Dataset excerpts:
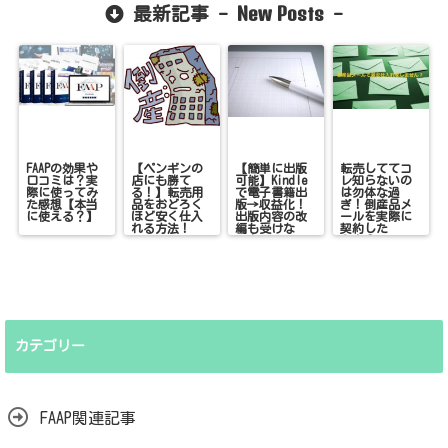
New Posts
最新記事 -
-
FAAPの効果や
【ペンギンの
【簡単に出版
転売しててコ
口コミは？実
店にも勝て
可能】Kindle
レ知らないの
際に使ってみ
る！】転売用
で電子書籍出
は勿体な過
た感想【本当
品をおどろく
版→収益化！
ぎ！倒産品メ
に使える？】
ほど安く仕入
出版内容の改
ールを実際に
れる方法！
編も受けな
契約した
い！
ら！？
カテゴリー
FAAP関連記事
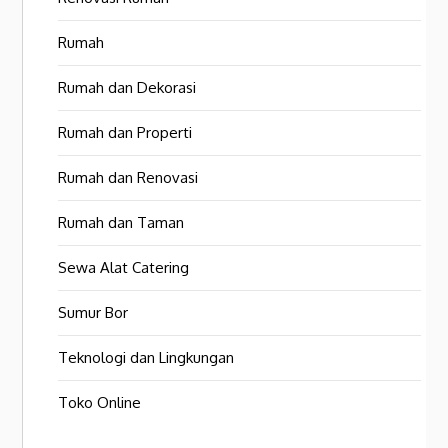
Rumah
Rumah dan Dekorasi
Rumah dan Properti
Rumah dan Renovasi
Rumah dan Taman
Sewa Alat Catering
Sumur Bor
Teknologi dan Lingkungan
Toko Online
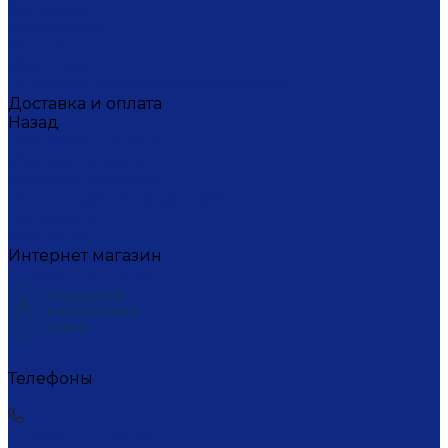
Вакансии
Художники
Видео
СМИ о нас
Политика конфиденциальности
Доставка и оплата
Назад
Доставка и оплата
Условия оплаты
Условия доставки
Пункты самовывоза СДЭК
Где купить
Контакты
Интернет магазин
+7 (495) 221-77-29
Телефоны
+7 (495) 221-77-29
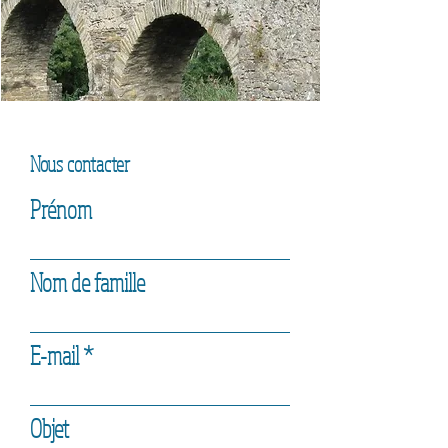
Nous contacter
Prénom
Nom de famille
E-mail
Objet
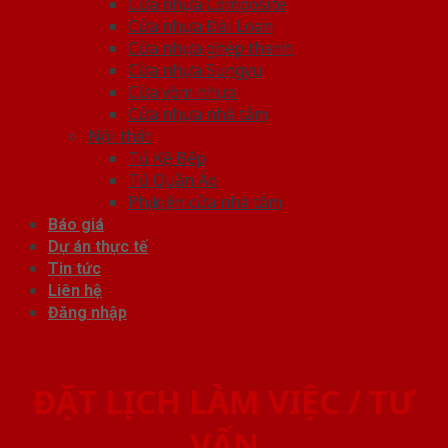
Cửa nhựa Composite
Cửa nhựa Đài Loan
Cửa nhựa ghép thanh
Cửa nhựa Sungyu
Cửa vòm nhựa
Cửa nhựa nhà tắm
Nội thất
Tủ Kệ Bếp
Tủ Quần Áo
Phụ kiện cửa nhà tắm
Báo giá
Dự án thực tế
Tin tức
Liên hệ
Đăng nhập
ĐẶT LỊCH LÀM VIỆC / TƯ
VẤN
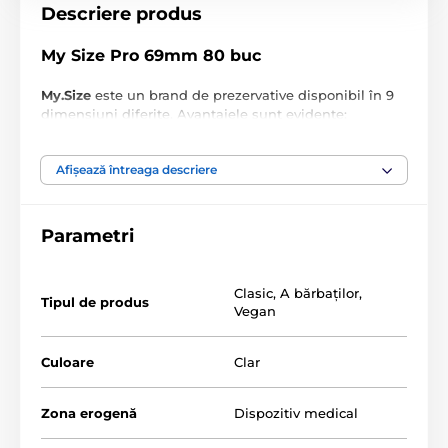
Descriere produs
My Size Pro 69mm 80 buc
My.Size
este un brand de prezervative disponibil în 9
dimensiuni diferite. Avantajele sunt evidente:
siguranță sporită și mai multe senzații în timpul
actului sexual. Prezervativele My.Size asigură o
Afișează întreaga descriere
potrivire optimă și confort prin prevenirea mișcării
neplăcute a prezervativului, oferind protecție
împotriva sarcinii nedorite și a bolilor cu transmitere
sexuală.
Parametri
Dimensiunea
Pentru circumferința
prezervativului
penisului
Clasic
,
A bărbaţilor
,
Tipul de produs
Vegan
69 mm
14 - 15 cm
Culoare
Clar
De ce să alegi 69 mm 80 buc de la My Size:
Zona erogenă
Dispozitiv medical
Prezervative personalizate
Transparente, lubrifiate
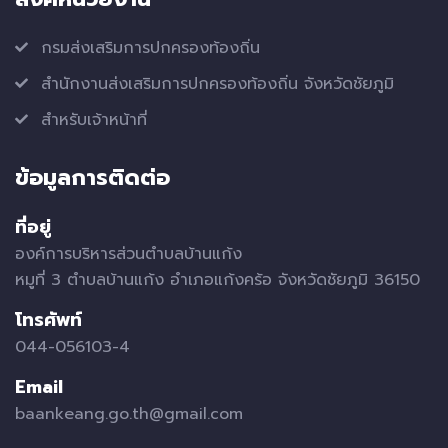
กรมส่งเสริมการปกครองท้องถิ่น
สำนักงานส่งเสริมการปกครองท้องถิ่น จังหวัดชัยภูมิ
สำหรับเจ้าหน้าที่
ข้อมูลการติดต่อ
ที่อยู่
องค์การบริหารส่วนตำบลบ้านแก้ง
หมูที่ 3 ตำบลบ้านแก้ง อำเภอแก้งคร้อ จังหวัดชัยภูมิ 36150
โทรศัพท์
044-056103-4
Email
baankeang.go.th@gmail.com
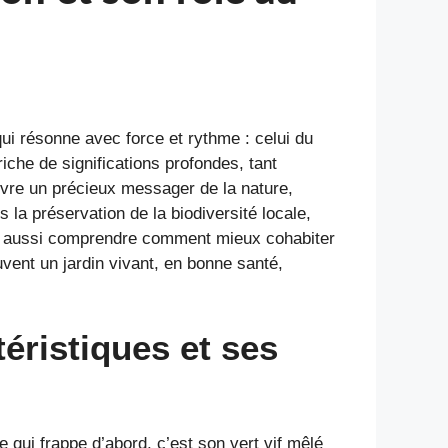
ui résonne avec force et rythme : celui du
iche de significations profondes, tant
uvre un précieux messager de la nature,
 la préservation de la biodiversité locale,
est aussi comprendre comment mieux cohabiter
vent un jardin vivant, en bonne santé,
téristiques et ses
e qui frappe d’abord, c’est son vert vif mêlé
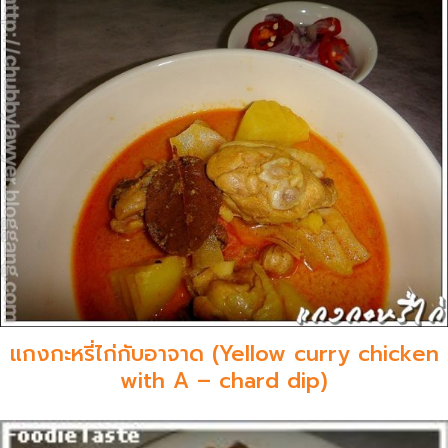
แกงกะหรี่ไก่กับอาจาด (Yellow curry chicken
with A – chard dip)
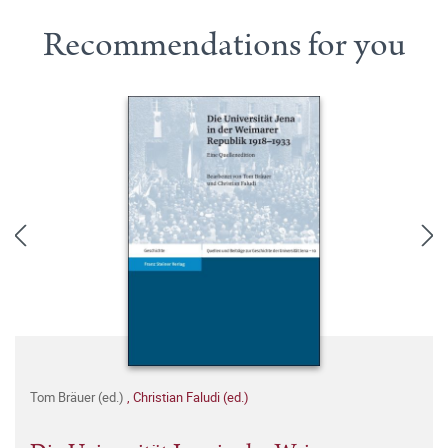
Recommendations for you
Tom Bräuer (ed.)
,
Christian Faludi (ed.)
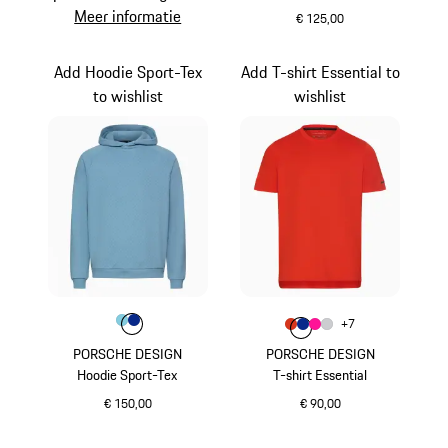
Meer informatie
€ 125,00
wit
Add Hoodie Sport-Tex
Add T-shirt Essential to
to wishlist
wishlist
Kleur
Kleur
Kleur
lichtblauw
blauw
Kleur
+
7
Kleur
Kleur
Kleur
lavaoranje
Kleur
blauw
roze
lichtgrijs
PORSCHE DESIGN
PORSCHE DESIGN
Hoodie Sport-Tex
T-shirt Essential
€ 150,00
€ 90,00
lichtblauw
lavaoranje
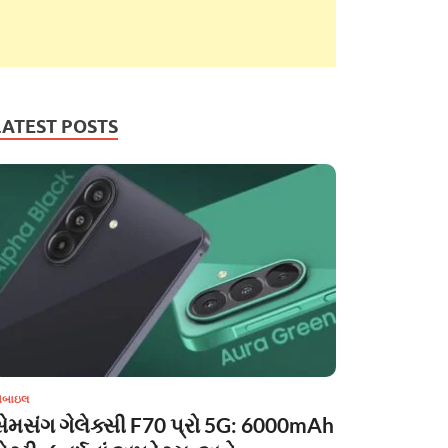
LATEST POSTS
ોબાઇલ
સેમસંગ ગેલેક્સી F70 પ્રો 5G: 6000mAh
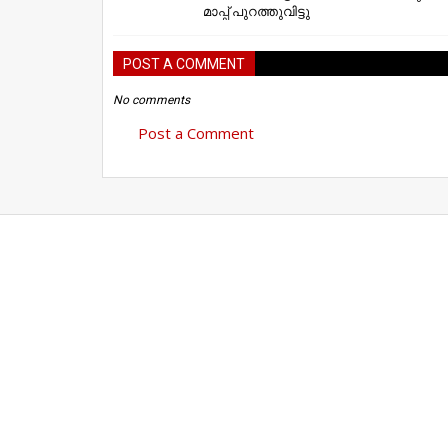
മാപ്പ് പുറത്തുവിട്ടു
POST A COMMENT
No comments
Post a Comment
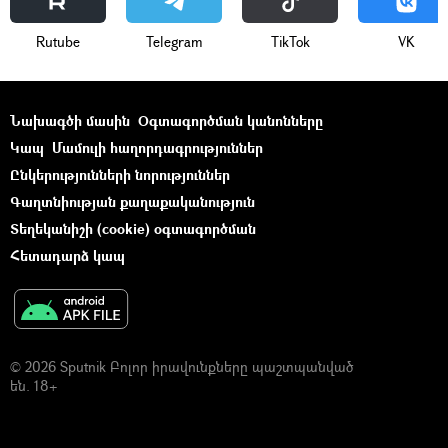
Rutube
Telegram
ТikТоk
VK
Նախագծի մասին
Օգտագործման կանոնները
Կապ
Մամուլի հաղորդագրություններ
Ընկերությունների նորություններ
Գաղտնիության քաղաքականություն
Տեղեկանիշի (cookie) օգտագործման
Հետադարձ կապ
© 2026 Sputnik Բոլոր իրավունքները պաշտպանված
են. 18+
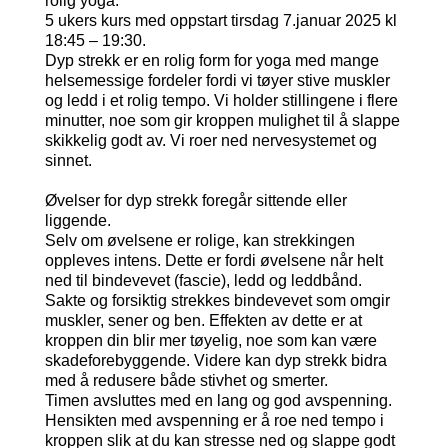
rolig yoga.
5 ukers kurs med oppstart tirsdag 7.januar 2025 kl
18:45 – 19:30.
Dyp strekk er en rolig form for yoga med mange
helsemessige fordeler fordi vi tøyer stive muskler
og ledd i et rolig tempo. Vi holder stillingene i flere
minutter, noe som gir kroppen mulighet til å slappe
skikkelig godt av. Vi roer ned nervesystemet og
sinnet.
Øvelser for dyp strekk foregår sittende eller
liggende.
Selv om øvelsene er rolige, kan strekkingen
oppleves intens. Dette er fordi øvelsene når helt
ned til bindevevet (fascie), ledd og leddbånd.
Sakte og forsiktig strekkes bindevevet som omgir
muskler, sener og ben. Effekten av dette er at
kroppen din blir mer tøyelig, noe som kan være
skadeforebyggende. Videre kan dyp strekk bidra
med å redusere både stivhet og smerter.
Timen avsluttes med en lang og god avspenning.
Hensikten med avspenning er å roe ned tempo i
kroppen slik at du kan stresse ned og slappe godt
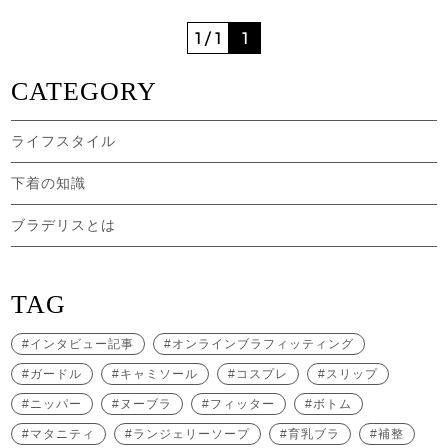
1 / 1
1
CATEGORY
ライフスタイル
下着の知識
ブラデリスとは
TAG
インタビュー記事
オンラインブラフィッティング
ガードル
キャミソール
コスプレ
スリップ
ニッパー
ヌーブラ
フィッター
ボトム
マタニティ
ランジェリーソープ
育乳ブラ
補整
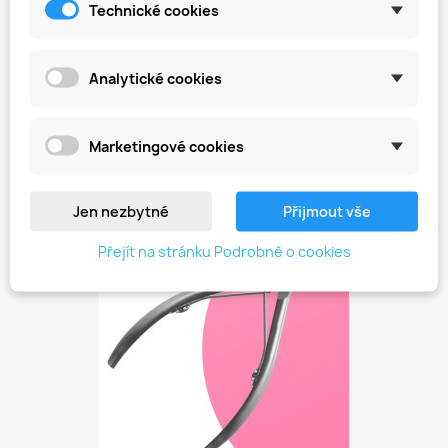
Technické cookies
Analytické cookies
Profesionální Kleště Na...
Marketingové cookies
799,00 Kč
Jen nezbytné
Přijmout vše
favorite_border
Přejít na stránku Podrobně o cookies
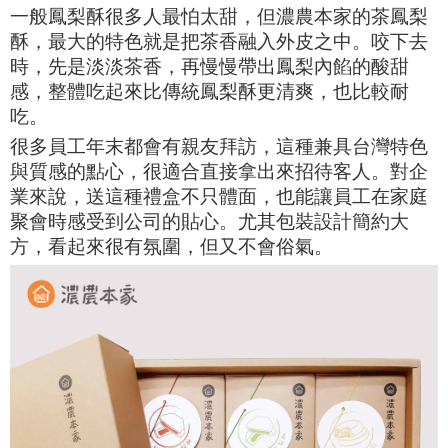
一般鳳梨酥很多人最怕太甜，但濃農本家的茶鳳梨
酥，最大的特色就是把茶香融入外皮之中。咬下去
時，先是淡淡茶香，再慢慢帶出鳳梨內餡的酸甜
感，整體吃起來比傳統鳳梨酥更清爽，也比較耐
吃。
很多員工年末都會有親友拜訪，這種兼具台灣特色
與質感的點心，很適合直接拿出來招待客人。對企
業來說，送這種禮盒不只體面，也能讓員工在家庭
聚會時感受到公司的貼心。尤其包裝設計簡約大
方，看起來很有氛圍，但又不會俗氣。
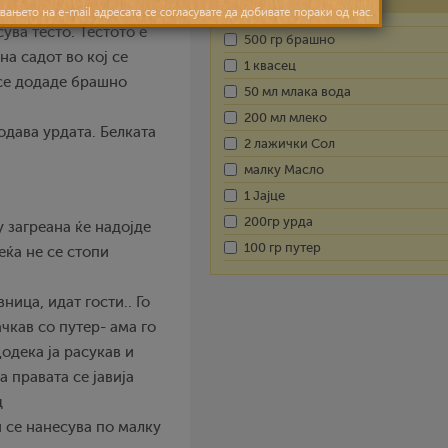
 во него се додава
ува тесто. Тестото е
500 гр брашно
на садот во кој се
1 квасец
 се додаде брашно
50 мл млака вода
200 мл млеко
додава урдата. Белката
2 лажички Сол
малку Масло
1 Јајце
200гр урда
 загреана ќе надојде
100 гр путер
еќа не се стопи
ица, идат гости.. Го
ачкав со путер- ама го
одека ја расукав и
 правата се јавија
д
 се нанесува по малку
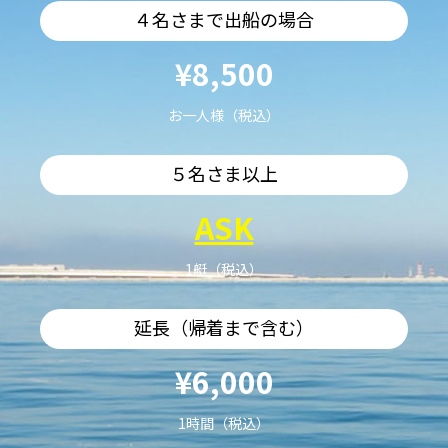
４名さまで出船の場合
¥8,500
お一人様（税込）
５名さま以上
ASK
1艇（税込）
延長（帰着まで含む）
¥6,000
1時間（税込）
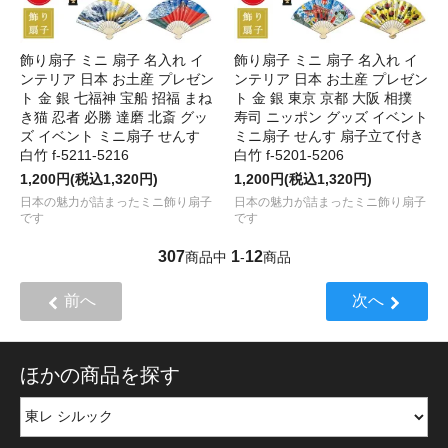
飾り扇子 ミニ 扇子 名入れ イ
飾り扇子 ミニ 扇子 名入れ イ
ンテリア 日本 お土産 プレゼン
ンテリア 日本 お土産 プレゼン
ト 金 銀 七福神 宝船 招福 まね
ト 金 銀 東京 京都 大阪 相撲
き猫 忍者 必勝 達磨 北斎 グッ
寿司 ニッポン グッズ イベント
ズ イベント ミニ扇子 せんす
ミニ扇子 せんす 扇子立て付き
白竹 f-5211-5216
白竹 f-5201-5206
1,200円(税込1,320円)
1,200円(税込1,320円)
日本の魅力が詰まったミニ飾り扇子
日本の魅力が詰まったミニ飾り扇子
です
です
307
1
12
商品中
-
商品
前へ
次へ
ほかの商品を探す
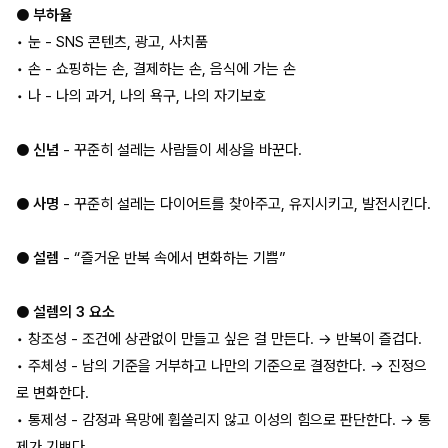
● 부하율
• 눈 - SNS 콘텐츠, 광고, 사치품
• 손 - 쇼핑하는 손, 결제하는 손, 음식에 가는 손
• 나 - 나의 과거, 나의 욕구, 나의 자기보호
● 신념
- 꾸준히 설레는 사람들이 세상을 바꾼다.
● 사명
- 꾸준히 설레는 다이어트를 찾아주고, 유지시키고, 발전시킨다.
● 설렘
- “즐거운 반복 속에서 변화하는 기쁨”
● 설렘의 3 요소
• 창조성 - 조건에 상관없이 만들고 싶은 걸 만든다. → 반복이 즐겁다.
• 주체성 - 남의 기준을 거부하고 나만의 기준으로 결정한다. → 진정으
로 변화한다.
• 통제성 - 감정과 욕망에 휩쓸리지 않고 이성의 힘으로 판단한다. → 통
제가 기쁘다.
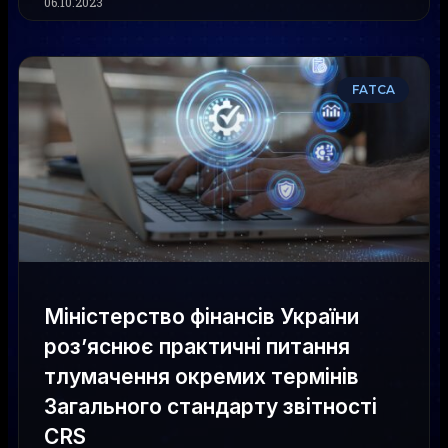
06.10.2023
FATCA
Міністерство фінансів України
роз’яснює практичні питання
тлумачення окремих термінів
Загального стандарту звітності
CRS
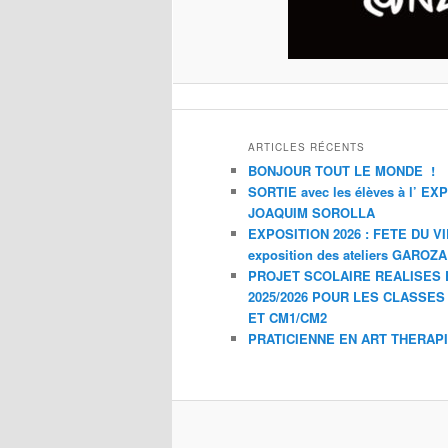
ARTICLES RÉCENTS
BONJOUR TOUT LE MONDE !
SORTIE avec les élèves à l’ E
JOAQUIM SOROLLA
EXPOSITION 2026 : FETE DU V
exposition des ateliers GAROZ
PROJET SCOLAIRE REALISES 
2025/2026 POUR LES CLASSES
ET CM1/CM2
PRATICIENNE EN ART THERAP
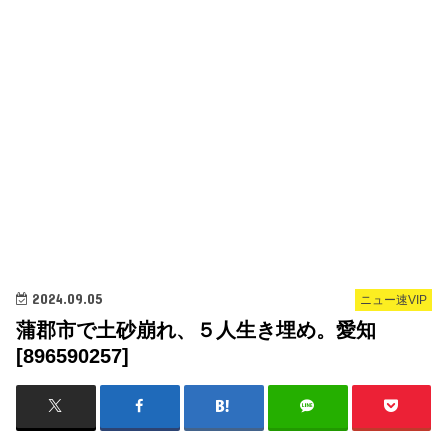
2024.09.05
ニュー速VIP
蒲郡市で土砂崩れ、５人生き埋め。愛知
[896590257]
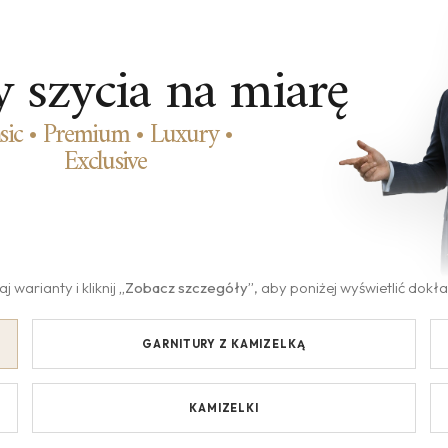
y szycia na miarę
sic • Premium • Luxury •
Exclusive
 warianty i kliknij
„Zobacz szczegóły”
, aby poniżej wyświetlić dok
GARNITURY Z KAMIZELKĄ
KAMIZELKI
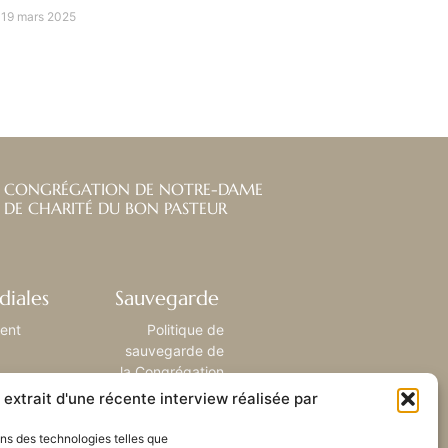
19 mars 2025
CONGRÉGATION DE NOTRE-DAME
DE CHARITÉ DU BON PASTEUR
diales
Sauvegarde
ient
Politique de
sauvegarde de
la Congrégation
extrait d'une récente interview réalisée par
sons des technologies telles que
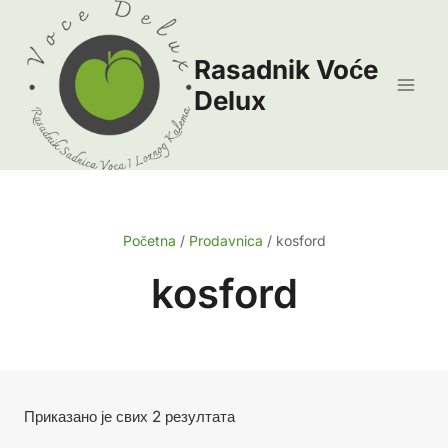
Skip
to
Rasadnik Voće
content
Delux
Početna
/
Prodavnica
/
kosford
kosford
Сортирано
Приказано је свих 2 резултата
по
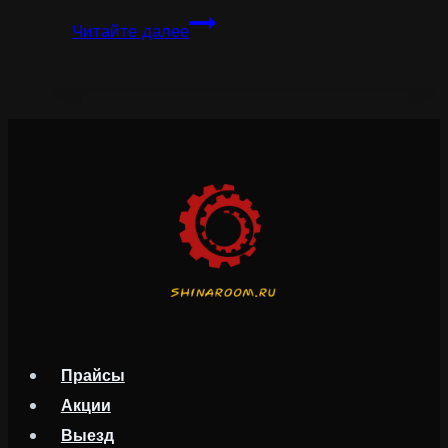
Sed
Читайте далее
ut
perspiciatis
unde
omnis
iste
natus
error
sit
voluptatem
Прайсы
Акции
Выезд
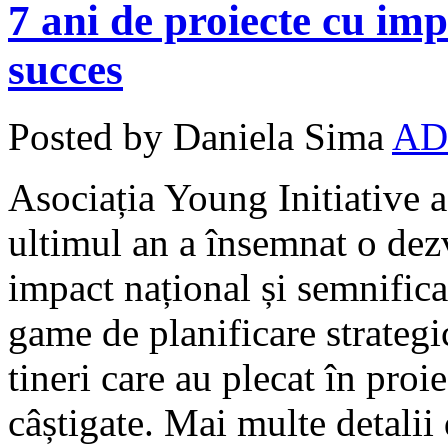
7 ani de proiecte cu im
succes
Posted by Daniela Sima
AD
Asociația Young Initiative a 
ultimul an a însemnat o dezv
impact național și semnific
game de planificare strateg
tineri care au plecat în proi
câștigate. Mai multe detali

What you are asked to do –
Give exactly the lines above that run from the line with "욕구, 나의 자기보호" to the line with "Загального стандарту звітності", both included, leaving every picture out.

Response to the exercise –
• 나 - 나의 과거, 나의 욕구, 나의 자기보호
● 신념
- 꾸준히 설레는 사람들이 세상을 바꾼다.
● 사명
- 꾸준히 설레는 다이어트를 찾아주고, 유지시키고, 발전시킨다.
● 설렘
- “즐거운 반복 속에서 변화하는 기쁨”
● 설렘의 3 요소
• 창조성 - 조건에 상관없이 만들고 싶은 걸 만든다. → 반복이 즐겁다.
• 주체성 - 남의 기준을 거부하고 나만의 기준으로 결정한다. → 진정으
로 변화한다.
• 통제성 - 감정과 욕망에 휩쓸리지 않고 이성의 힘으로 판단한다. → 통
제가 기쁘다.
06.10.2023
FATCA
Міністерство фінансів України
роз’яснює практичні питання
тлумачення окремих термінів
Загального стандарту звітності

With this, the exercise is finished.